WORK REQUIRED:
Print each line of the material again, keeping everything exact.

SUPPLIED RECORDS:

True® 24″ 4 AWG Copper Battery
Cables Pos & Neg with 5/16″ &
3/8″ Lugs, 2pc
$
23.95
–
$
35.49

YOUR RESPONSE:
True® 24″ 4 AWG Copper Battery
Cables Pos & Neg with 5/16″ &
3/8″ Lugs, 2pc
$
23.95
–
$
35.49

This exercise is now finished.